En 2019, le constructeur automobile Toyota dévoilait l’APM (pour Accessible People Move), une navette électrique qui transportera les athlètes, les officiels et, le cas échéant, les personnes à mobilité réduite du village olympique vers les lieux de compétition. Les organisateurs en sont très fiers. Toyota a mis tout son savoir-faire dans ce véhicule de 5 places capable de rouler une centaine de kilomètres à 19 km/h. Bourrée d’astuces, la navette peut accueillir un fauteuil roulant une fois les sièges arrière repliés. Une rampe d’accès dépliable a même été prévue. Au total, ce seront 200 APM qui circuleront cet été à Tokyo. Certaines seront transformées en mini-ambulances capables de transporter une personne blessée sur une civière ainsi que du personnel médical.

© Toyota

Spécialement développé par Toyota pour les JO, l’APM, ce minivéhicule électrique, est un véritable couteau suisse.

Pour réaliser de telles prouesses, il fallait concevoir ce véhicule dans un matériau léger, facilement moulable et surtout robuste. Lequel ou lesquels ? Toyota garde le secret, mais il est plus que probable que les polymères soient de la partie car cette navette dispose d’une carrosserie complètement ouverte des deux côtés (sans portes ni fenêtres), l’intérieur devant donc résister aux pluies torrentielles, fréquentes l’été à Tokyo.

L’autonomie très respectable de l’ATM est très certainement liée à son poids que nous imaginons très faible. D’autres constructeurs ont choisi de fabriquer des véhicules de ce type à partir d’un châssis en aluminium sur lequel viennent se greffer des éléments de carrosserie en composites (une fibre de verre, par exemple, et une résine époxy) ou éventuellement un polyester renforcé par de la fibre de verre.

Ces quelques exemples montrent que les organisateurs des JO de Tokyo sont en passe de gagner leur pari des Jeux olympiques les plus « durables » de l’histoire.
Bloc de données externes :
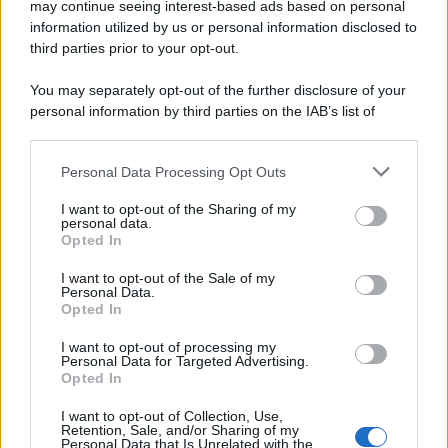
may continue seeing interest-based ads based on personal
giovani attrici
più promettenti di Hollywood
.
information utilized by us or personal information disclosed to
third parties prior to your opt-out.
Il suo
successo
prosegue con film diventati
cult
You may separately opt-out of the further disclosure of your
generazionali
, come, per esempio,
Quel pazzo
personal information by third parties on the IAB’s list of
downstream participants.
venerdì
, al fianco di
Jamie Lee Curtis
e soprattutto
con
Mean Girls
nel 2004, che la consacra come
Personal Data Processing Opt Outs
This information may also be disclosed by us to third parties
icona globale
.
on the IAB’s List of Downstream Participants that may further
I want to opt-out of the Sharing of my
disclose it to other third parties.
personal data.
Durante questo periodo,
Lindsay
si dedica anche
Opted In
Please note that this website/app uses one or more Google
alla
musica
, pubblicando
album pop di successo
services and may gather and store information including but
I want to opt-out of the Sale of my
Personal Data.
not limited to your visit or usage behaviour. You may click to
nelle classifiche americane. Tuttavia,
Opted In
grant or deny consent to Google and its third-party tags to
successivamente segna un
periodo molto
use your data for below specified purposes in below Google
I want to opt-out of processing my
consent section.
turbolento
per lei a causa della intensa
pressione
Personal Data for Targeted Advertising.
Opted In
mediatica
.
I want to opt-out of Collection, Use,
Retention, Sale, and/or Sharing of my
La sua
vita privata
è costantemente sotto i
riflettori
Personal Data that Is Unrelated with the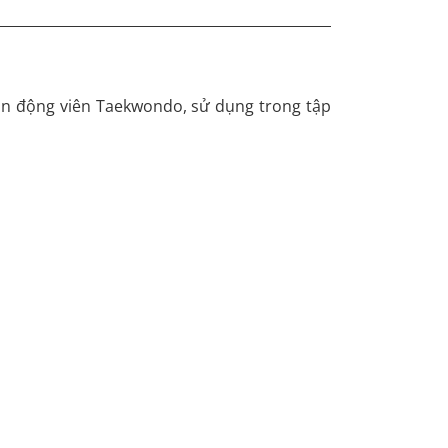
ận động viên Taekwondo, sử dụng trong tập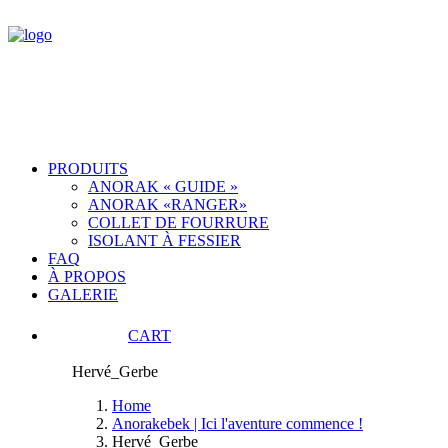
PRODUITS
ANORAK « GUIDE »
ANORAK «RANGER»
COLLET DE FOURRURE
ISOLANT À FESSIER
FAQ
À PROPOS
GALERIE
CART
Hervé_Gerbe
Home
Anorakebek | Ici l'aventure commence !
Hervé_Gerbe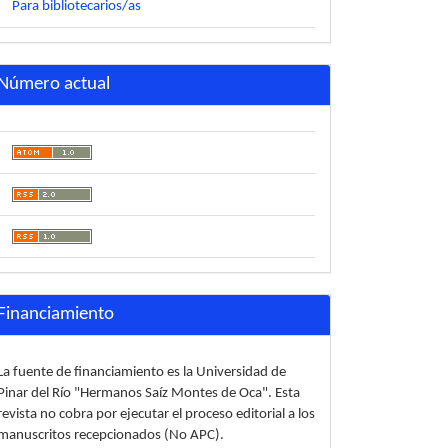
Para bibliotecarios/as
Número actual
Financiamiento
La fuente de financiamiento es la Universidad de
Pinar del Río "Hermanos Saíz Montes de Oca". Esta
revista no cobra por ejecutar el proceso editorial a los
manuscritos recepcionados (No APC).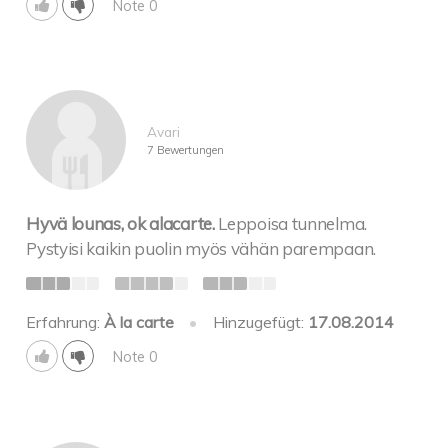
Note 0
Avari
7 Bewertungen
Hyvä lounas, ok alacarte.
Leppoisa tunnelma.
Pystyisi kaikin puolin myös vähän parempaan.
Erfahrung:
À la carte
•
Hinzugefügt:
17.08.2014
Note 0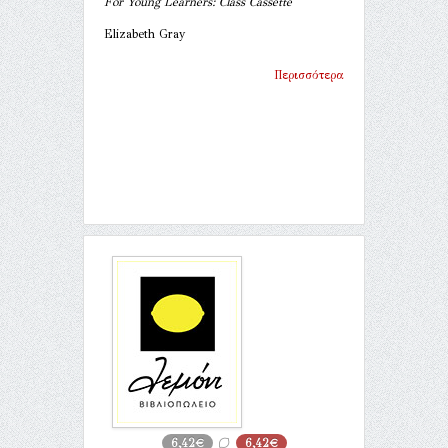
For Young Learners: Class Cassette
Elizabeth Gray
Περισσότερα
6,42€
6,42€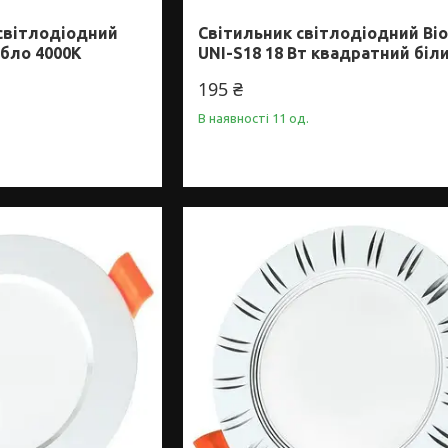
 свiтлодiодний
Світильник світлодіодний Bi
ібло 4000K
UNI-S18 18 Вт квадратний біл
195 ₴
В наявності 11 од.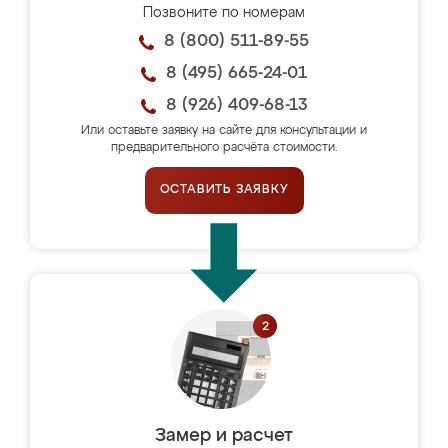
Позвоните по номерам
8 (800) 511-89-55
8 (495) 665-24-01
8 (926) 409-68-13
Или оставьте заявку на сайте для консультации и
предварительного расчёта стоимости.
ОСТАВИТЬ ЗАЯВКУ
Замер и расчет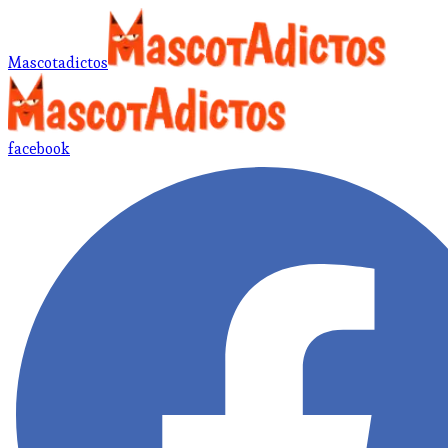
Mascotadictos
facebook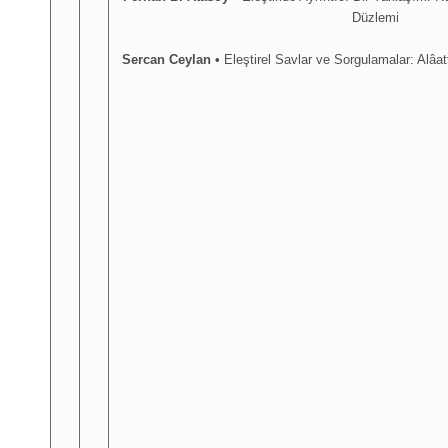
Düzlemi
Sercan Ceylan
•
Eleştirel Savlar ve Sorgulamalar: Alâat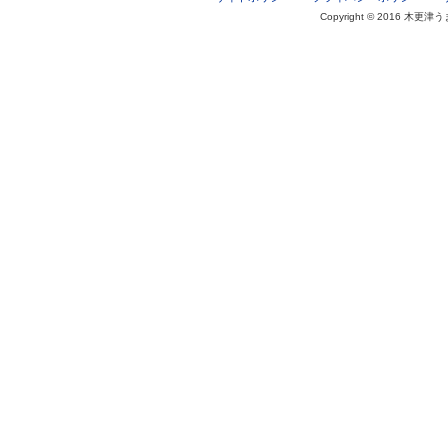
Copyright © 2016 木更津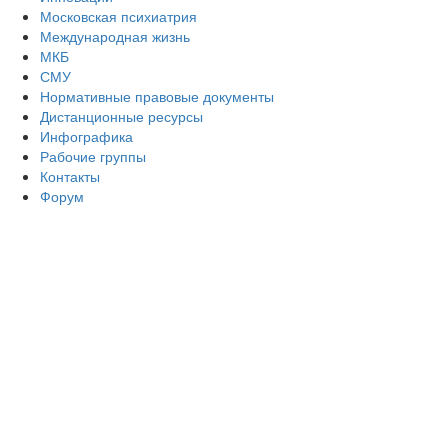
Московская психиатрия
Международная жизнь
МКБ
СМУ
Нормативные правовые документы
Дистанционные ресурсы
Инфографика
Рабочие группы
Контакты
Форум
Bien que parfois montrés du doigt, les plastiques ont une part non négligeable dans le succès de cette entreprise, d’autant plus que des bacs destinés à la collecte des déchets recyclables (plastiques, papier, aluminium, etc.) seront répartis sur tous les sites olympiques.

Tokyo espère bien que les organisateurs des prochains JO tiendront compte des innovations environnementales développées lors de cette olympiade. La barre est haute, et Paris, l’hôte de 2024, planche sur le sujet depuis plusieurs années. Une chose est d’ores et déjà certaine, les polymères qui ne cessent de gagner en performances techniques et en durabilité, seront des partenaires incontournables de la réussite.